### WHAT TO WORK ON:
The lines to copy are those in the records below that hold the word "pour".

### EXTRACTED DATA:
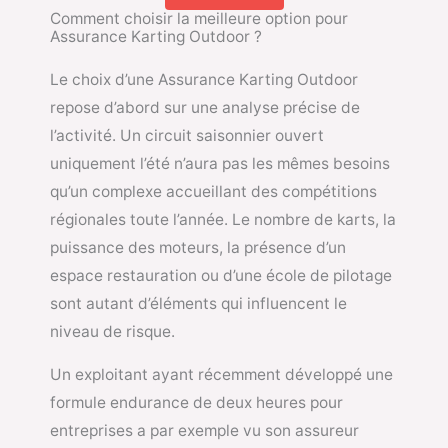
Comment choisir la meilleure option pour
Assurance Karting Outdoor ?
Le choix d’une Assurance Karting Outdoor
repose d’abord sur une analyse précise de
l’activité. Un circuit saisonnier ouvert
uniquement l’été n’aura pas les mêmes besoins
qu’un complexe accueillant des compétitions
régionales toute l’année. Le nombre de karts, la
puissance des moteurs, la présence d’un
espace restauration ou d’une école de pilotage
sont autant d’éléments qui influencent le
niveau de risque.
Un exploitant ayant récemment développé une
formule endurance de deux heures pour
entreprises a par exemple vu son assureur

### TASK RESULT:
Comment choisir la meilleure option pour
formule endurance de deux heures pour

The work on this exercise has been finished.